Even though most of the disappearances were from the high street and even though Wonga wasn’t the sort of company which could reasonably expect to receive touching tributes, its demise would have been impossible to overlook if only because of the amount of media coverage it received. The reasons for its downfall have already been widely covered but, in brief, Wonga got rather too enthusiastic about pushing legal boundaries and was fatally wounded when those boundaries snapped back into place.
Toys R Us
While it’s tempting to blame the closure of Toys R Us on competition from internet retailers, particularly Amazon, the reality is rather more nuanced. The fact is that it is usually very difficult for bricks-and-mortar retailers to offer the sort of low prices seen on the internet, but consumers do not necessarily base their purchase decisions on price alone. Convenience is also a factor and while convenience may be open to interpretation, as a minimum, real-world retailers have to offer the same hassle-free shopping experience as consumers have expect from the best online retailers. Toys R Us just did not do this and it certainly did not make any attempt to make shopping there a form of entertainment in itself as, for example, Hamley’s has done. In short, it continued to do what it had been doing back in the days when it had no real competition and has paid the price for its complacency.

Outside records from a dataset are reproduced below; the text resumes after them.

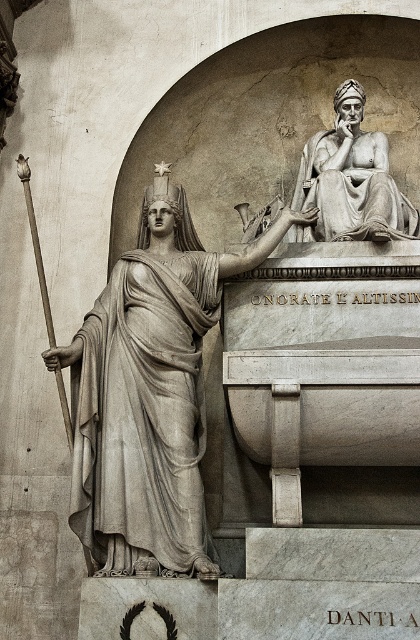 Does matte gray statue at upper right appear over wooden spear at left?

Yes.

Does matte gray statue at upper right appear on the right side of wooden spear at left?

Indeed, matte gray statue at upper right is positioned on the right side of wooden spear at left.

At what (x,y) coordinates should I click in order to perform the action: click on matte gray statue at upper right. Please return your answer as a coordinate pair (x, y). This screenshot has width=420, height=640. Looking at the image, I should click on (351, 180).

Does gray stone statue at left have a greater width compared to matte gray statue at upper right?

Yes, gray stone statue at left is wider than matte gray statue at upper right.

Does gray stone statue at left appear on the right side of matte gray statue at upper right?

In fact, gray stone statue at left is to the left of matte gray statue at upper right.

The width and height of the screenshot is (420, 640). Describe the element at coordinates (149, 392) in the screenshot. I see `gray stone statue at left` at that location.

Locate an element on the screen. gray stone statue at left is located at coordinates (149, 392).

Looking at this image, is gray stone statue at left positioned at the back of wooden spear at left?

No, it is not.

Can you confirm if gray stone statue at left is positioned to the right of wooden spear at left?

Yes, gray stone statue at left is to the right of wooden spear at left.

Is point (96, 445) less distant than point (34, 221)?

Yes.

In order to click on gray stone statue at left in this screenshot , I will do pyautogui.click(x=149, y=392). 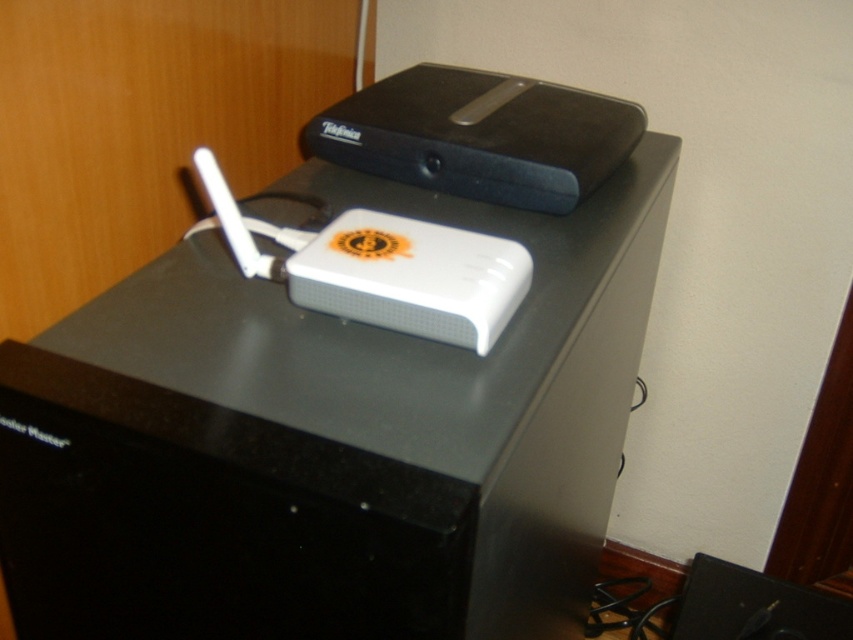 You are setting up a home office and need to place a new keyboard between the white plastic router at center and the black plastic speaker at lower right. The keyboard requires a space of 40 cm between the two devices. Can you determine if there is enough space between them?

Very similar comments apply to Maplin although arguably with a greater degree of irony since Maplin was, fundamentally, an electronics store. Unfortunately for Maplin and its former staff, there is a difference between understanding electronics in general and understanding the attraction of online retail and how to deal with it. Maplin’s website, like its stores, was frankly a jumbled mess, which was frustrating to navigate and its real-world retail staff often lacked the expertise necessary to persuade customers to visit the store in order to benefit from their knowledge. In short, like Toys R Us, Maplin simply failed to give people a reason to visit their stores either online or in the real world.
The endangered list
A full list of brands which were forced into store closures during 2018 would take up a full article on its own, especially if it involved a look at the reasons behind the closures. The biggest names however are arguably John Lewis, Marks and Spencer, Debenhams, House of Fraser, WH Smiths and Mothercare. While these names may invoke nostalgia, at least amongst those of a certain age, happy memories do not sell products and services by themselves and a large number of stores which are too new to be historic and too old to be modern is not a good basis for competing in the 21st century retail world. It’s no coincidence that these stores are all, essentially, generalists, rather than niche retailers who have become respected for their expertise in their sector. This is true even of Mothercare, which is the most focused of all of these brands. What’s more, they have all, to some degree, struggled to maintain the desirability of their own-brand products, which are a defensive moat for any retailer. Both Marks and Spencer and John Lewis have been (re)gaining ground in this area and it will be interesting to see if they can use this to improve their fortunes.